On reste au Danemark, avec du melodeath cette fois-ci. Les Vikings de Vanir présentaient leur nouvel album Wyrd paru une semaine plus tôt. Amoureux de batailles épiques, vous avez frappé à la bonne porte, les claviers venant renforcer cette ambiance héroïque et guerrière. Ayant vu le groupe il y a deux ans au Cernunnos Pagan Fest, mon avis le concernant n’a pas véritablement évolué depuis. Je reste assez nostalgique de la première période, résolument folk metal, et je trouve que le groupe a perdu en charme en changeant de style. Je dirais que ça se laissait écouter, en sirotant tranquillement une bière.

SETLIST : Against the Storm / Call to Arms / Helgrindir / Da lammet brød det 6. segl / Boudica / Never Surrender / Twisting the Knife

Place à Panopticon, projet états-unien mené par Austin Lunn. Curieusement, j’ai du mal à accrocher à la musique du groupe sur album, alors que sur le papier, c’est censé me plaire. Enrichi par les mélodies du violon, le black/folk atmosphérique des Américains est un peu mieux passé en live, et m’a dans l’idée pas mal rappelé Saor.

Sans doute ma plus grande attente de cette édition.
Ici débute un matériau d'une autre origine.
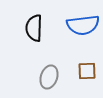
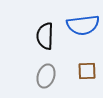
black semicircle: moved 11 px right, 8 px down
gray ellipse: moved 3 px left, 1 px up
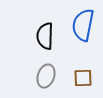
blue semicircle: rotated 108 degrees clockwise
brown square: moved 4 px left, 7 px down
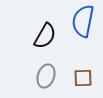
blue semicircle: moved 4 px up
black semicircle: rotated 152 degrees counterclockwise
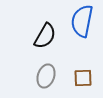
blue semicircle: moved 1 px left
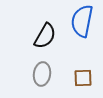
gray ellipse: moved 4 px left, 2 px up; rotated 10 degrees counterclockwise
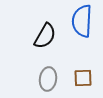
blue semicircle: rotated 8 degrees counterclockwise
gray ellipse: moved 6 px right, 5 px down
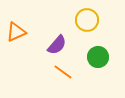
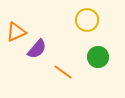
purple semicircle: moved 20 px left, 4 px down
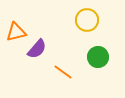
orange triangle: rotated 10 degrees clockwise
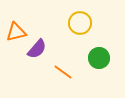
yellow circle: moved 7 px left, 3 px down
green circle: moved 1 px right, 1 px down
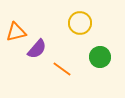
green circle: moved 1 px right, 1 px up
orange line: moved 1 px left, 3 px up
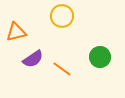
yellow circle: moved 18 px left, 7 px up
purple semicircle: moved 4 px left, 10 px down; rotated 15 degrees clockwise
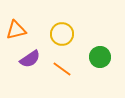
yellow circle: moved 18 px down
orange triangle: moved 2 px up
purple semicircle: moved 3 px left
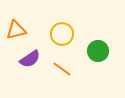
green circle: moved 2 px left, 6 px up
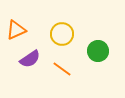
orange triangle: rotated 10 degrees counterclockwise
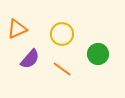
orange triangle: moved 1 px right, 1 px up
green circle: moved 3 px down
purple semicircle: rotated 15 degrees counterclockwise
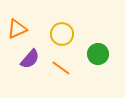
orange line: moved 1 px left, 1 px up
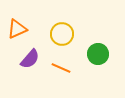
orange line: rotated 12 degrees counterclockwise
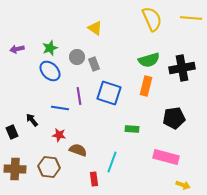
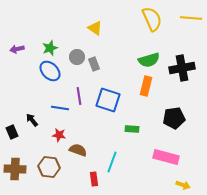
blue square: moved 1 px left, 7 px down
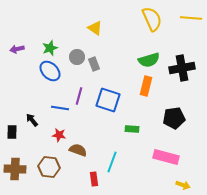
purple line: rotated 24 degrees clockwise
black rectangle: rotated 24 degrees clockwise
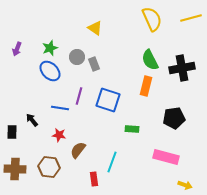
yellow line: rotated 20 degrees counterclockwise
purple arrow: rotated 56 degrees counterclockwise
green semicircle: moved 1 px right; rotated 80 degrees clockwise
brown semicircle: rotated 72 degrees counterclockwise
yellow arrow: moved 2 px right
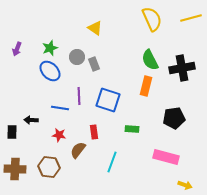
purple line: rotated 18 degrees counterclockwise
black arrow: moved 1 px left; rotated 48 degrees counterclockwise
red rectangle: moved 47 px up
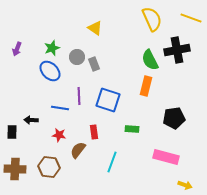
yellow line: rotated 35 degrees clockwise
green star: moved 2 px right
black cross: moved 5 px left, 18 px up
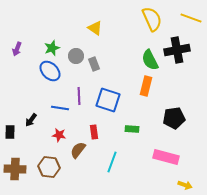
gray circle: moved 1 px left, 1 px up
black arrow: rotated 56 degrees counterclockwise
black rectangle: moved 2 px left
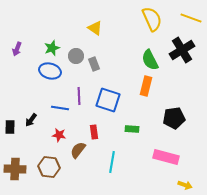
black cross: moved 5 px right; rotated 20 degrees counterclockwise
blue ellipse: rotated 30 degrees counterclockwise
black rectangle: moved 5 px up
cyan line: rotated 10 degrees counterclockwise
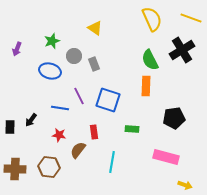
green star: moved 7 px up
gray circle: moved 2 px left
orange rectangle: rotated 12 degrees counterclockwise
purple line: rotated 24 degrees counterclockwise
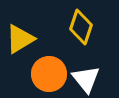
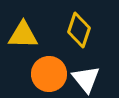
yellow diamond: moved 2 px left, 3 px down
yellow triangle: moved 3 px right, 4 px up; rotated 32 degrees clockwise
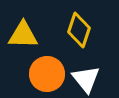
orange circle: moved 2 px left
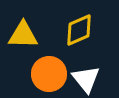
yellow diamond: rotated 48 degrees clockwise
orange circle: moved 2 px right
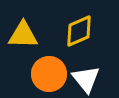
yellow diamond: moved 1 px down
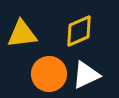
yellow triangle: moved 1 px left, 1 px up; rotated 8 degrees counterclockwise
white triangle: moved 4 px up; rotated 44 degrees clockwise
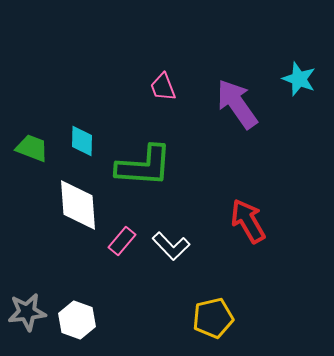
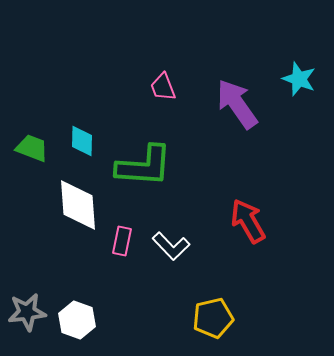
pink rectangle: rotated 28 degrees counterclockwise
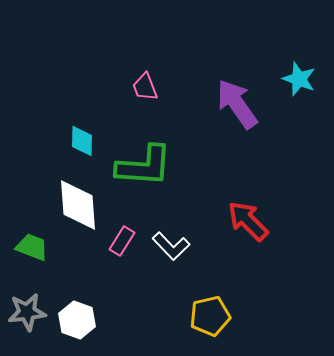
pink trapezoid: moved 18 px left
green trapezoid: moved 99 px down
red arrow: rotated 15 degrees counterclockwise
pink rectangle: rotated 20 degrees clockwise
yellow pentagon: moved 3 px left, 2 px up
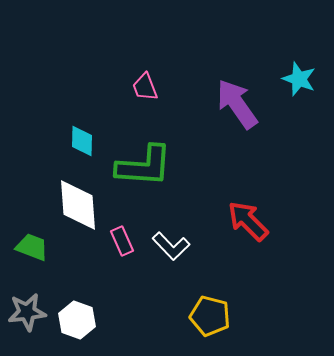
pink rectangle: rotated 56 degrees counterclockwise
yellow pentagon: rotated 27 degrees clockwise
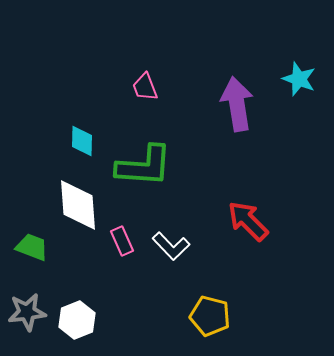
purple arrow: rotated 26 degrees clockwise
white hexagon: rotated 18 degrees clockwise
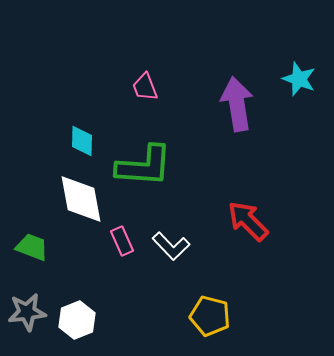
white diamond: moved 3 px right, 6 px up; rotated 6 degrees counterclockwise
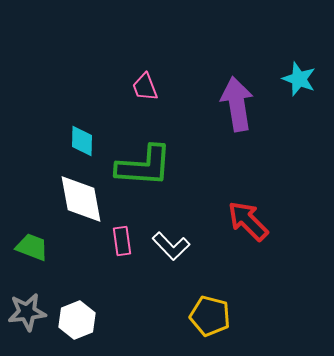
pink rectangle: rotated 16 degrees clockwise
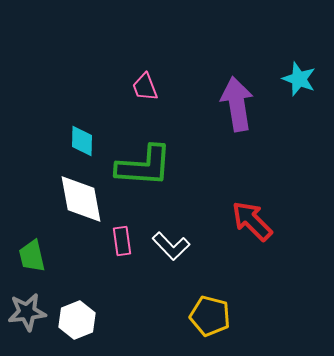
red arrow: moved 4 px right
green trapezoid: moved 9 px down; rotated 124 degrees counterclockwise
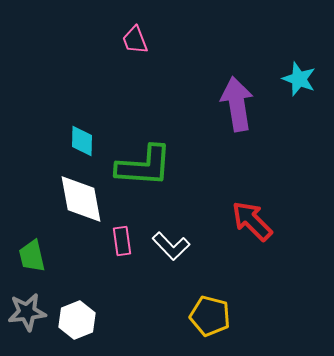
pink trapezoid: moved 10 px left, 47 px up
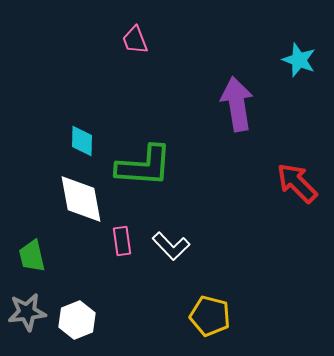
cyan star: moved 19 px up
red arrow: moved 45 px right, 38 px up
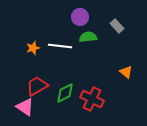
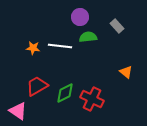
orange star: rotated 24 degrees clockwise
pink triangle: moved 7 px left, 4 px down
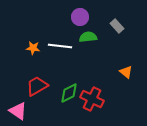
green diamond: moved 4 px right
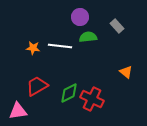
pink triangle: rotated 42 degrees counterclockwise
Je connais Misþyrming depuis pas mal de temps, mais je n’ai jamais eu l’occasion de voir le groupe en live jusqu’à maintenant. Je me suis réintéressée depuis peu à la formation islandaise, et en réécoutant ses albums, ça a été comme une révélation, et je me suis reprise une bonne claque.

La scène black metal islandaise est généralement très qualitative, et Misþyrming fait honneur à cette réputation. C’est violent, puissant, brut de décoffrage, presque épique. Manque de bol, un souci technique a coupé le groupe dans son élan. Déjà qu’avec leurs maquillages ensanglantés, ils donnaient l’impression de ne pas être des rigolos, ce désagrément les a bien énervés. Heureusement, le concert a pu repartir de plus belle. Je me suis bien dérouillée les cervicales, je n’ai pas vu le concert passer, et je me ferai un plaisir de revoir le groupe le mois prochain au Fortress Festival, sans problème technique je l’espère cette fois-ci !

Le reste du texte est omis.